[Problem] Which lines in the data below contain the word "from"? Return each of them.

[Extracted page text data]
↓↓↓

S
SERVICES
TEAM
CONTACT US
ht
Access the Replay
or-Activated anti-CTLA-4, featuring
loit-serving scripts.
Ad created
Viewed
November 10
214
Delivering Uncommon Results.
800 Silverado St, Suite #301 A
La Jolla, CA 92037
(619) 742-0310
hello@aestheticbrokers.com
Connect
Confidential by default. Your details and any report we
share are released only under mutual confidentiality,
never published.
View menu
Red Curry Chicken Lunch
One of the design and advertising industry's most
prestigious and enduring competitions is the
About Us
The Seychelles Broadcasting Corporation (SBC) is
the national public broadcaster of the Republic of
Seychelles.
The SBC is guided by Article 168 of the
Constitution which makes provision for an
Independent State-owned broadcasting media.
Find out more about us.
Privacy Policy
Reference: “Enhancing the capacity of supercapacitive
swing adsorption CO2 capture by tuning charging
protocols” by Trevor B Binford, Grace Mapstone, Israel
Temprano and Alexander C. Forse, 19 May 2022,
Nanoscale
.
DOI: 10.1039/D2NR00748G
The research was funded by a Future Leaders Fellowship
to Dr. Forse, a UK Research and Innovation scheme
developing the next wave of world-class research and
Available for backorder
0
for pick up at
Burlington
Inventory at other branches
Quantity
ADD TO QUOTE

↑↑↑
↓↓↓

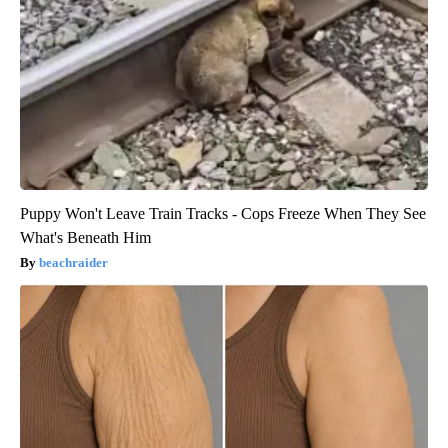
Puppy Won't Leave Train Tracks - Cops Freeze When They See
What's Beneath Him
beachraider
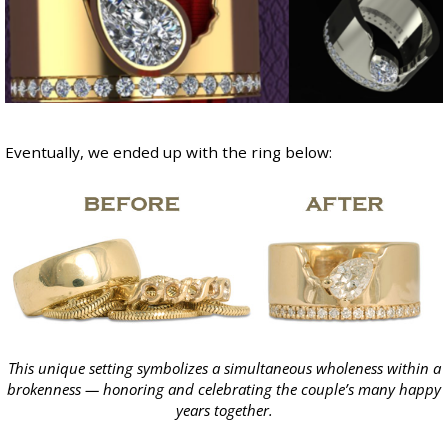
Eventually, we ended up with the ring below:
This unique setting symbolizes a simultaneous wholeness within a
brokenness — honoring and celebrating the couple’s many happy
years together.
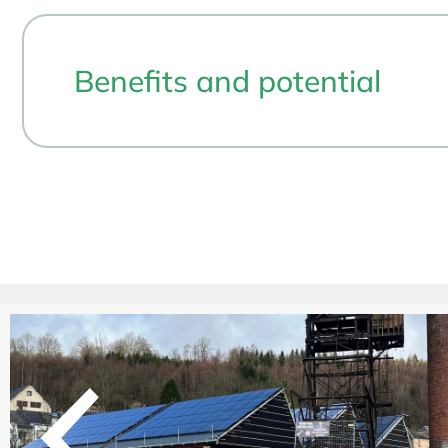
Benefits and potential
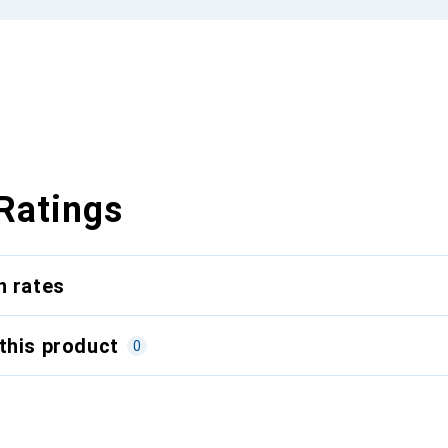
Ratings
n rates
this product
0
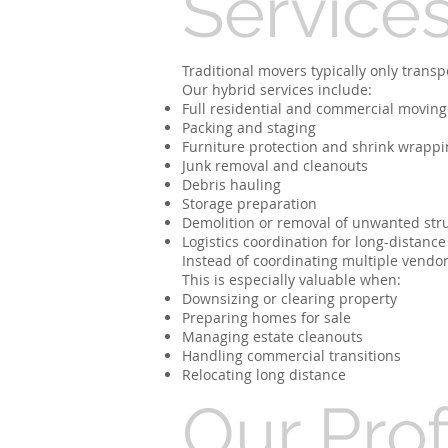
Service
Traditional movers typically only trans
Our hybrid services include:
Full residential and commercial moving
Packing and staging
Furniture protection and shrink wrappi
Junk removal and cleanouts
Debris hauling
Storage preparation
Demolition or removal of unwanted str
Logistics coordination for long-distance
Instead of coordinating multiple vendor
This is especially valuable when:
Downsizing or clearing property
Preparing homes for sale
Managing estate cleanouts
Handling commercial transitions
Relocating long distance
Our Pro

↑↑↑
↓↓↓

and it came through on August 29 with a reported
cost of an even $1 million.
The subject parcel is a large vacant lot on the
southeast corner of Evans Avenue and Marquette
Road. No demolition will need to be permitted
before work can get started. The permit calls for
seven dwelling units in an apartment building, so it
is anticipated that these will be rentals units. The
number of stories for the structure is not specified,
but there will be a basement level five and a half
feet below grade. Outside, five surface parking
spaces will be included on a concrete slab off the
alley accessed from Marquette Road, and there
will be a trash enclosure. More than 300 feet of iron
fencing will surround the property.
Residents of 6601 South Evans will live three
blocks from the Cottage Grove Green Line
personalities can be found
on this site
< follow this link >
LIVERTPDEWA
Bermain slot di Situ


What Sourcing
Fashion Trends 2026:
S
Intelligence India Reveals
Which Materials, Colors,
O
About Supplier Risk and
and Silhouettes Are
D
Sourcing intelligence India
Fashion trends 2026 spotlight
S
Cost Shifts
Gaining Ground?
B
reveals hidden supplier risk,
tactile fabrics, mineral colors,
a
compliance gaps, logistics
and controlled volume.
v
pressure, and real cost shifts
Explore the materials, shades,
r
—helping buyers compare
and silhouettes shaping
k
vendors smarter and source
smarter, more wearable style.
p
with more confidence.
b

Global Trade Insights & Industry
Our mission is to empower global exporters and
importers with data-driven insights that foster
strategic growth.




↑↑↑

[Solution for this task]
alley accessed from Marquette Road, and there
blocks from the Cottage Grove Green Line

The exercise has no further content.